The Bandits model will not be new. Forward of this season, the AUSL mentioned it was reintroducing the model previously often known as the Chicago Bandits, an expert softball workforce that performed in Rosemont from 2005 to 2019 as a part of the now-defunct Nationwide Professional Fastpitch, which itself was previously referred to as the Girls’s Professional Softball League. That league and lots of others are a part of professional softball’s lengthy up-and-down historical past because the NGBL disbanded 80 years in the past.
“Slightly bit spotty observe document {of professional} softball, it’s one that’s inconsistent,” mentioned AUSL Commissioner Ng.

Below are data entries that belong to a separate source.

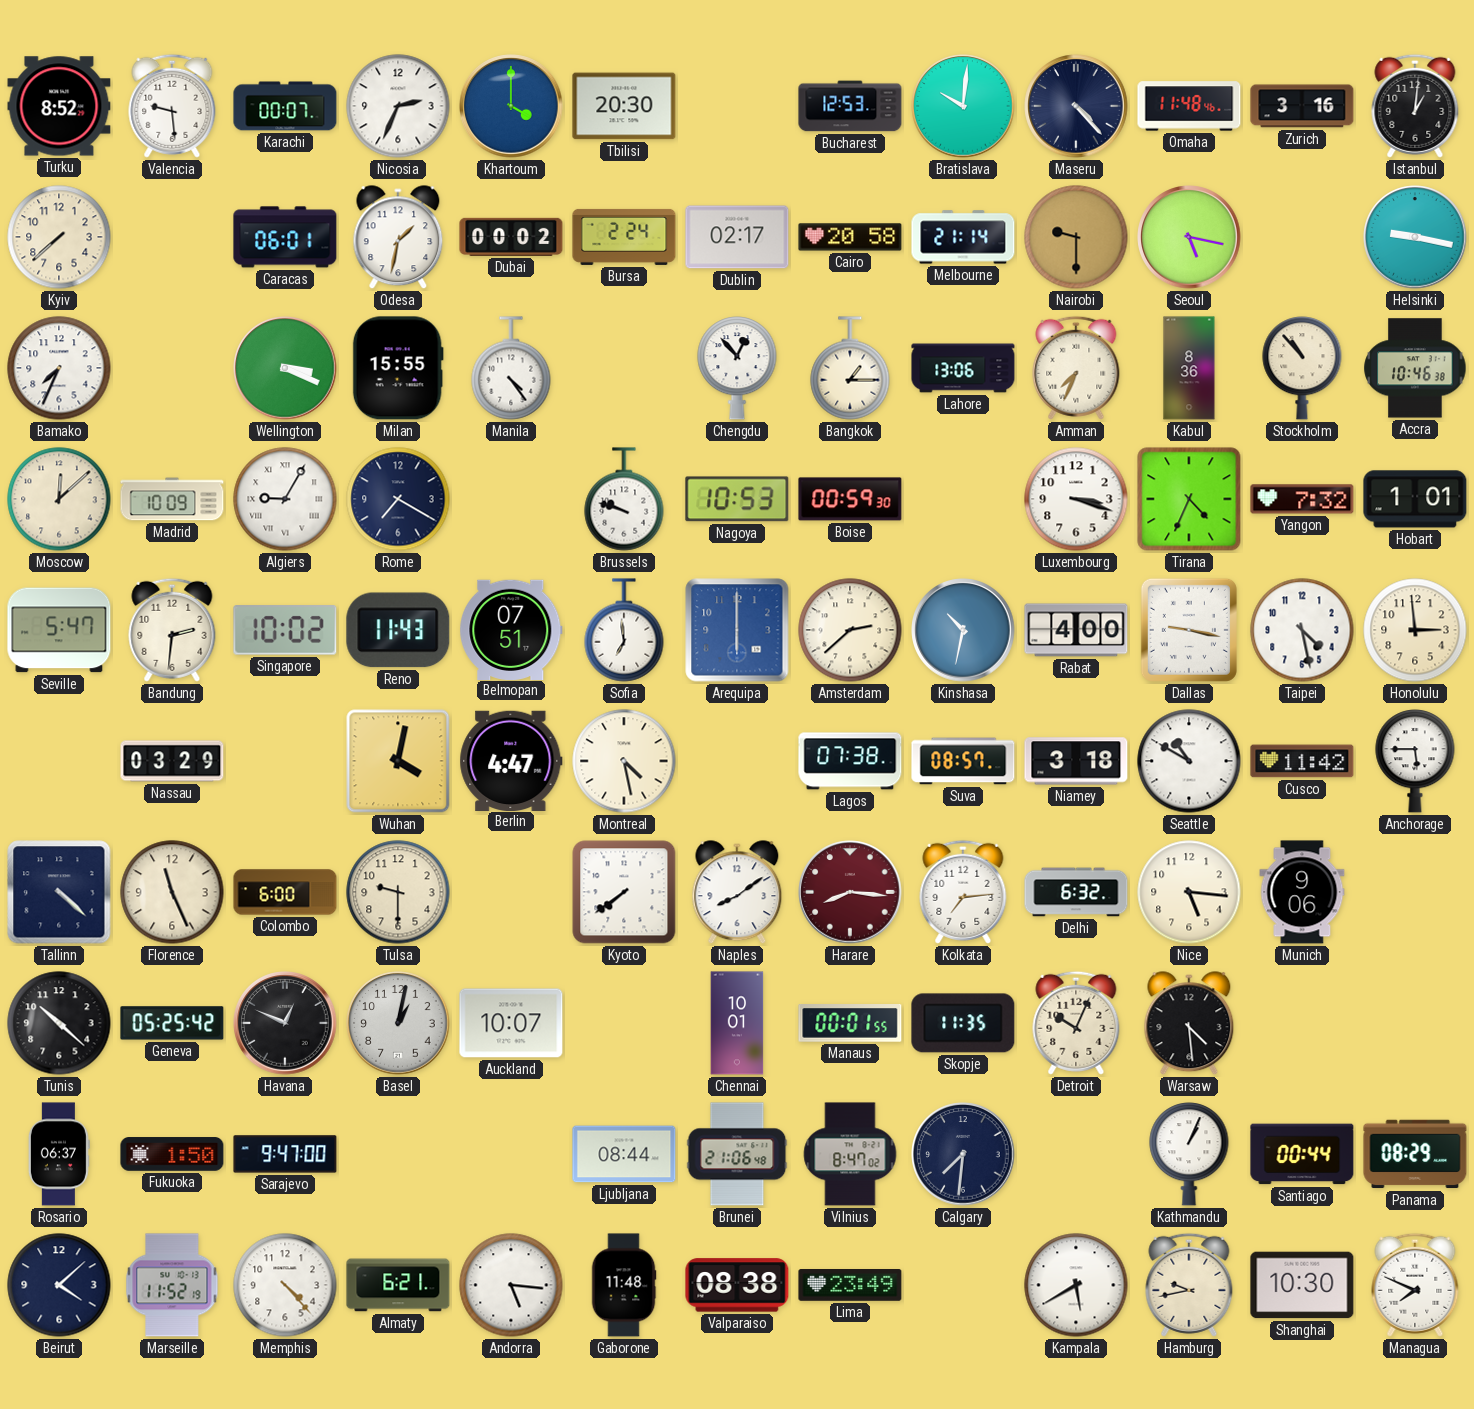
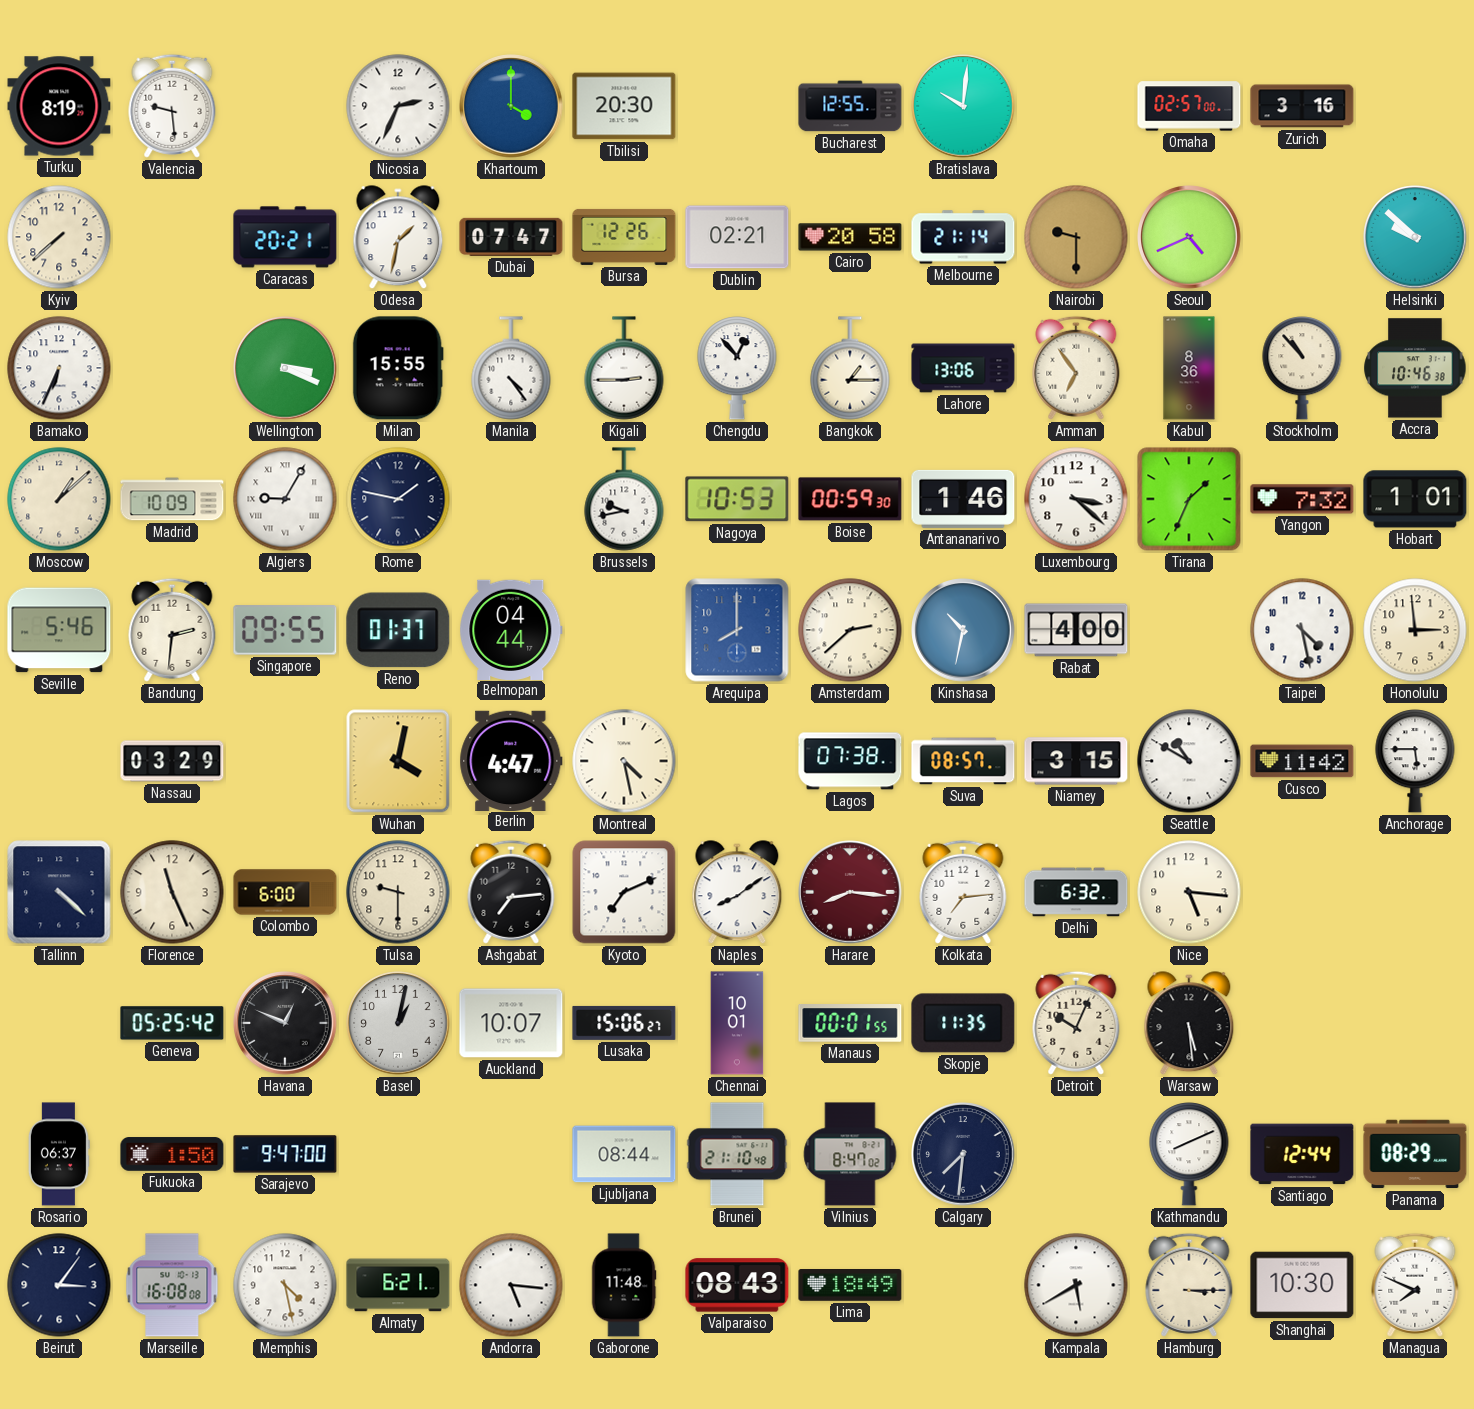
Turku: 8:52 -> 8:19
Karachi: 00:07 -> none
Bucharest: 12:53 -> 12:55
Maseru: 4:23 -> none
Omaha: 11:48 -> 02:57
Istanbul: 1:01 -> none
Caracas: 06:01 -> 20:21
Dubai: 00:02 -> 07:47
Bursa: 2:24 -> 12:26
Dublin: 02:17 -> 02:21
Seoul: 5:17 -> 4:41
Helsinki: 9:17 -> 9:52
Bamako: 7:34 -> 6:34
Kigali: none -> 2:45
Amman: 7:34 -> 6:54
Moscow: 12:08 -> 1:08
Rome: 7:20 -> 1:47
Brussels: 9:48 -> 9:43
Antananarivo: none -> 1:46
Luxembourg: 3:18 -> 3:22
Tirana: 4:34 -> 1:34
Seville: 5:47 -> 5:46
Singapore: 10:02 -> 09:55
Reno: 11:43 -> 01:37
Belmopan: 07:51 -> 04:44
Sofia: 6:59 -> none
Arequipa: 6:00 -> 8:00
Dallas: 9:17 -> none
Niamey: 3:18 -> 3:15
Ashgabat: none -> 7:14
Kyoto: 7:39 -> 7:11
Munich: 9:06 -> none
Tunis: 10:22 -> none
Lusaka: none -> 15:06
Warsaw: 4:29 -> 5:29
Brunei: 21:06 -> 21:10
Kathmandu: 1:04 -> 8:11
Santiago: 00:44 -> 12:44
Beirut: 4:08 -> 3:06
Marseille: 11:52 -> 16:08
Memphis: 4:23 -> 4:28
Valparaiso: 08:38 -> 08:43
Lima: 23:49 -> 18:49
Hamburg: 9:43 -> 3:15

Ng isn’t Pollyanaish in regards to the league’s prospects and the uphill climb to her imaginative and prescient. She pointed to the latest success of the WNBA, which performed its inaugural season in 1997 and is now having fun with document attendance and viewership.
“It took [the WNBA] a very long time,” Ng mentioned. “For us at AUSL, we have now to keep in mind that it was numerous laborious work, numerous years, and it was a sluggish go. So, I believe as we make enterprise selections, we are going to should be methodical and considerate in how we go about that.”
With Olympic expertise, sold-out stadiums and backing from Main League Baseball, she thinks the league is right here to remain.
“Between the sellouts, the attendance generally, viewership of the video games throughout ESPN in addition to MLB and all of our different networks, and the 110 million social impressions from Opening Day … completely unbelievable,” Ng mentioned. “I’m unsure we may have scripted it any higher.”